"Shew yourself to me in this wonderful mysterious half-light, nothing can be more beautiful."
I sat down on the foot of the bed watching her, my heart beating, every pulse within me throbbing with delight.
Viola did not answer. She did not light the candles, but with the rustle of falling silk and lace began her undressing.
That night I could not sleep. The window stood open, and the room was filled with the soft mysterious twilight of the summer night with its thousand wandering perfumes, its tiny sounds of bats and whirring wings.
The cherry bloom thrust its long, white, scented arms into the room. I lay looking towards the white square of the window wide-eyed and thinking.

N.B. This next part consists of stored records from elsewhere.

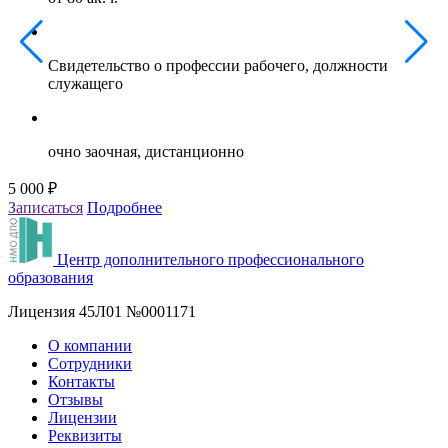
Свидетельство о профессии рабочего, должности
служащего
очно заочная, дистанционно
5 000 ₽
5
Записаться
Подробнее
З
Центр дополнительного профессионального
образования
Лицензия 45Л01 №0001171
О компании
Сотрудники
Контакты
Отзывы
Лицензии
Реквизиты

A strange elation possessed my brain. I felt happy with a clear consciousness of feeling happy. One can be happy unconsciously or consciously.
The first state is like the sensation one has when lying in hot water: one is warm, but one hardly knows it, so accustomed to the embrace of the water has the body become.

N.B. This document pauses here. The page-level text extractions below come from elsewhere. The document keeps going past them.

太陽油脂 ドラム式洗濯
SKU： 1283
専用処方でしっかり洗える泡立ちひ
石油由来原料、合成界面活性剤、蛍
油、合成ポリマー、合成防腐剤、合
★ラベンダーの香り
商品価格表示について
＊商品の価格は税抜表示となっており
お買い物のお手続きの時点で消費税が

The other state of conscious happiness is like that of first entering the bath, when the skin is violently keenly alive to the heat of the water.
Viola lay beside me motionless, wrapped in a soundless sleep like the sleep of exhaustion. Not the faintest sound of breathing came from her closed lips.
The room was so light I could distinctly see the pale circle of her face and all the undulating lines of her fair hair beside me on the pillow.